“Forever”, esordio solista di Francesco Bianconi (Baustelle): «Sono sempre io, ma con meno retorica»
Un lavoro coraggioso e assai poco pop: venerdì 16 ottobre esce il primo album solista del frontman dei Baustelle. L’abbiamo intervistato
Dopo vent’anni di dischi come frontman e centro di gravità di quei Baustelle che sono tuttora la sua band, Francesco Bianconi ha esordito da solista con un lavoro coraggioso e assai poco pop, Forever (Ponderosa / BMG). Un album “d’autore” nei testi e nelle musiche, oltre che dotato di un particolare respiro internazionale, che per l’artista toscano costituisce una sfida al mercato, al proprio (presunto) ruolo, a se stesso. Gli argomenti in ballo erano tantissimi. Affrontarli è stato impegnativo, ma anche molto stimolante. Ecco un estratto dell’intervista che troverete integralmente sul numero di ottobre di Billboard Italia.
Dalla prima volta in cui mi accennasti della possibilità di un tuo disco personale saranno passati dieci anni, e alla fine ce l’hai fatta. Perché proprio ora?
Ho sempre mille idee in testa, anche mentre sono occupato con progetti che, come i Baustelle, mi soddisfano appieno. A livello teorico il pensiero di un album soltanto mio c’era in effetti da tempo, ma non si è concretizzato soprattutto per via del lungo, bel periodo vissuto con la band. Chiuso il capitolo duplice – e davvero totalizzante – de L’Amore e la Violenza, coinciso con la scadenza del contratto con la Warner, per il gruppo era il momento di una pausa, e questa ha aperto lo spazio per il mio “famoso” debutto da solista.

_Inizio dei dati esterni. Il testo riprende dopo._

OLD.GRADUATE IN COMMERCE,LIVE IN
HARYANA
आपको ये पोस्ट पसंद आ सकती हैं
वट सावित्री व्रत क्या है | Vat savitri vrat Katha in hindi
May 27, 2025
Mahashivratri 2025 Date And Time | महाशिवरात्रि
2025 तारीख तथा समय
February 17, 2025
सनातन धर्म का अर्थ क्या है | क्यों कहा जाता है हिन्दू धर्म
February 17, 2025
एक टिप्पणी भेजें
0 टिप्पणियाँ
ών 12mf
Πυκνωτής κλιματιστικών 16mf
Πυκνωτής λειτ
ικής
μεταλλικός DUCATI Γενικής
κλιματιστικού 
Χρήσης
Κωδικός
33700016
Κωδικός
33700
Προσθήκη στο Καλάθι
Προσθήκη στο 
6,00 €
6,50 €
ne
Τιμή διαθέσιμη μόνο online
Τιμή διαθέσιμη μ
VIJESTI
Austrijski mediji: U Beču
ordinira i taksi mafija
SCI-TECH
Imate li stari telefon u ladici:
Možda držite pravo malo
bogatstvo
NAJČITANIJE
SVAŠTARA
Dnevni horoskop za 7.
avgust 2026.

Che doveva uscire in primavera ma che, comprensibilmente, è stato rimandato causa pandemia.
Ero molto carico e determinato… in fondo era un esordio, no? Il congelamento mi ha scosso, ma in rapporto ai disastri del virus si tratta ovviamente di una questione di scarsissima rilevanza. Ora è stato compiuto il passo fondamentale della pubblicazione. Per i concerti si vedrà, ma che li avessi previsti nei teatri renderà forse più semplice organizzarli in condizioni di sicurezza.

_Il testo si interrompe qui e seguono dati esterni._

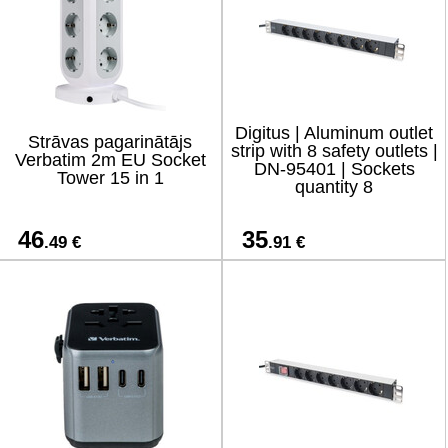
Digitus | Aluminum outlet
Strāvas pagarinātājs
strip with 8 safety outlets |
Verbatim 2m EU Socket
DN-95401 | Sockets
Tower 15 in 1
quantity 8
46
35
.49 €
.91 €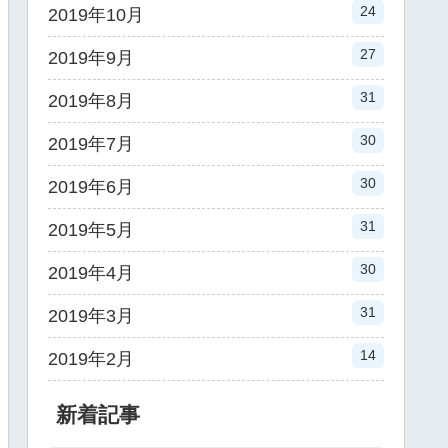
24
2019年10月
27
2019年9月
31
2019年8月
30
2019年7月
30
2019年6月
31
2019年5月
30
2019年4月
31
2019年3月
14
2019年2月
新着記事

I primi versi di Forever sono: “Non è tempo di cantare / Alterare la realtà”. Col senno di poi, non ti sei sentito un po’ Cassandra?

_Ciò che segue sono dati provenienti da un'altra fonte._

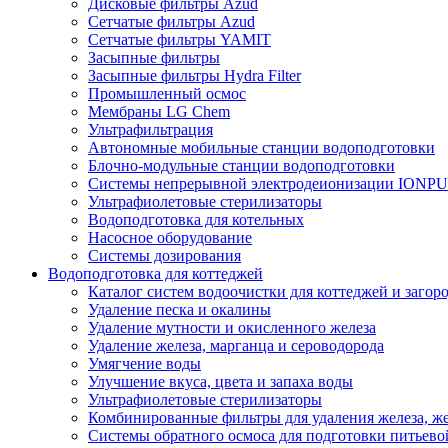
Дисковые фильтры Azud
Сетчатые фильтры Azud
Сетчатые фильтры YAMIT
Засыпные фильтры
Засыпные фильтры Hydra Filter
Промышленный осмос
Мембраны LG Chem
Ультрафильтрация
Автономные мобильные станции водоподготовки
Блочно-модульные станции водоподготовки
Системы непрерывной электродеионизации IONP
Ультрафиолетовые стерилизаторы
Водоподготовка для котельных
Насосное оборудование
Системы дозирования
Водоподготовка для коттеджей
Каталог систем водоочистки для коттеджей и заго
Удаление песка и окалины
Удаление мутности и окисленного железа
Удаление железа, марганца и сероводорода
Умягчение воды
Улучшение вкуса, цвета и запаха воды
Ультрафиолетовые стерилизаторы
Комбинированные фильтры для удаления железа, же
Системы обратного осмоса для подготовки питьево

Quando ho scritto e inciso Il Bene, decidendo di lanciarlo il 13 marzo come singolo apripista, non potevo immaginare ciò che a breve sarebbe accaduto. Sono stato profetico, sì, e questo mi ha stranito, ma non abbiamo voluto bloccare la diffusione del brano, benché sarebbe stato ancora possibile farlo. Il messaggio de Il Bene è positivo e come ha aiutato me speravo sinceramente potesse in qualche modo servire a quanti l’ascoltassero. In definitiva, non conta che il testo fosse stato ispirato dalla constatazione di una deriva di massa cinica e nichilista del genere umano, e della mia voglia di cercare qualcosa di alternativo.
Al di là dei motivi più prosaici, di norma si fanno dischi da solista per ego o per portare avanti proposte differenti da quelle della propria band. Forever, invece, riecheggia abbastanza i Baustelle di Fantasma.
Sono sempre io. Sul piano progettuale, Rachele e Claudio mi lasciano molta libertà di manovra, e pertanto la mia scelta non ha nulla a che spartire con il sentirmi “imprigionato”. Mi premeva dire altre cose. La differenza fondamentale è che volevo essere più intimo e diretto, con meno trucchetti e meno retorica nell’accezione linguistica del termine. Con i Baustelle le parole arrivano sempre dopo le musiche, mentre in Forever non è stato sempre così. C’è stata più libertà, più rilassatezza. Inoltre, il produttore artistico non sono io, come regola da I Mistici dell’Occidente. Ho preferito delegare certi aspetti per concentrarmi solo su cosa dire.